I'm considering buying some Recreational Vehicule (RV) instead of a house. My plan is to work 6 months in Canada (probably Toronto) and spend the next 6 months down South. I would prefer buying the RV brand new. That could be done within 5 years. To make that plan possible, I would really have to work these 6 months every year. Otherwise, my saving would be simply insufficient to survive that lifestyle. Finding a job in Toronto in customer service (service on the phone) seems very easy for French-speaking persons like me.


----------



## Taxsaver (Jun 7, 2009)

I've just thought of another plan: Buying a modest home around Toronto and one down South - you can find some starting at $5000. See the link below.

I work for 6 months in Toronto, save up money, and spend 6 months in Florida. I come back 6 months later, and work for another 6 months. 

http://www.riderhomes.com/florida_mobile_homes_1.html


----------



## canadianbanks (Jun 5, 2009)

I'm not sure you will be able to save enough working as a customer service in Toronto.


----------



## OhGreatGuru (May 24, 2009)

Be sure to check the rules regarding residency for tax purposes; health care; OAS; motor vehicle & drivers licensing; auto insurance.

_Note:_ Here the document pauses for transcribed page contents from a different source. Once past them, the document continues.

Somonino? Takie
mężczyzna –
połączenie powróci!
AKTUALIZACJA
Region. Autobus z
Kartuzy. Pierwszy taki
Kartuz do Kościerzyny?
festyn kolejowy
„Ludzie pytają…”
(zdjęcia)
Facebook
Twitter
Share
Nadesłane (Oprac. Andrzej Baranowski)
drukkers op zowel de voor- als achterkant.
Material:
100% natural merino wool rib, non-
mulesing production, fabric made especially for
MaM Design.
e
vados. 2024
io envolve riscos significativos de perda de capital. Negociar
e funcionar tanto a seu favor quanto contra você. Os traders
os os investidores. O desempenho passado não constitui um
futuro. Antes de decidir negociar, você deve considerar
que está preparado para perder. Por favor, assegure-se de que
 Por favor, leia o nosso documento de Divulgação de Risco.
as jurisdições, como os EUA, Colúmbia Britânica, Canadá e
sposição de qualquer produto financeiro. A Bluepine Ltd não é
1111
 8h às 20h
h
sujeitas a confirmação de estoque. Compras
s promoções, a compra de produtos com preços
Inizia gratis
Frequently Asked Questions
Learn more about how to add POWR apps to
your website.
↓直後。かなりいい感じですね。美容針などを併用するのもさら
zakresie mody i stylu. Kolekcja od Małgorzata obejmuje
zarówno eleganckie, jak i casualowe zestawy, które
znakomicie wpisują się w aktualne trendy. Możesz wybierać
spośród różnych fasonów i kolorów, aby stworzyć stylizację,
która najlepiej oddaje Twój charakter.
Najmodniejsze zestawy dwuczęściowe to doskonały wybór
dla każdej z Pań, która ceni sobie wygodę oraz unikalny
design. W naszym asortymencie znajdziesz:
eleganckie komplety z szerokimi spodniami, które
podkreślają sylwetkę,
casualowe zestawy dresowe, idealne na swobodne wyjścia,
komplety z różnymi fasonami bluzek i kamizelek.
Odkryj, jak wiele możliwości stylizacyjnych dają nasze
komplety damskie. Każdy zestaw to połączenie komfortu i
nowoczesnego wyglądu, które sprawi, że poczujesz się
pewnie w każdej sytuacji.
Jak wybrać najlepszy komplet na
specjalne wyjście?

Generally speaking you want to maintain CDN residency for just over 6 months for most purposes (health care, taxes). OAS is payable outside the country, provided you have been a long=term resident. Immigrants need to check the rules on number of years residency to make sure their eligibility is not affected. Out of country health care insurance gets increasingly expensive with age; auto insurance rates & policies are based on geographic location, so if you are spending 6 months out of your normal area of residence your insurance coverage may be affected.

You might want to consider joining an association like the Canadian Snowbird Association to keep in touch with news and articles on these issues.


----------



## Jon Chevreau (Apr 4, 2009)

Anyone heard the radio ad by some developer that offers both a Canadian new home plus one in Florida?


----------



## Rickson9 (Apr 9, 2009)

Jon Chevreau said:


> Anyone heard the radio ad by some developer that offers both a Canadian new home plus one in Florida?


http://www.yourhome.ca/homes/realestate/article/652570---ultimate-snowbird-package-takes-flight


----------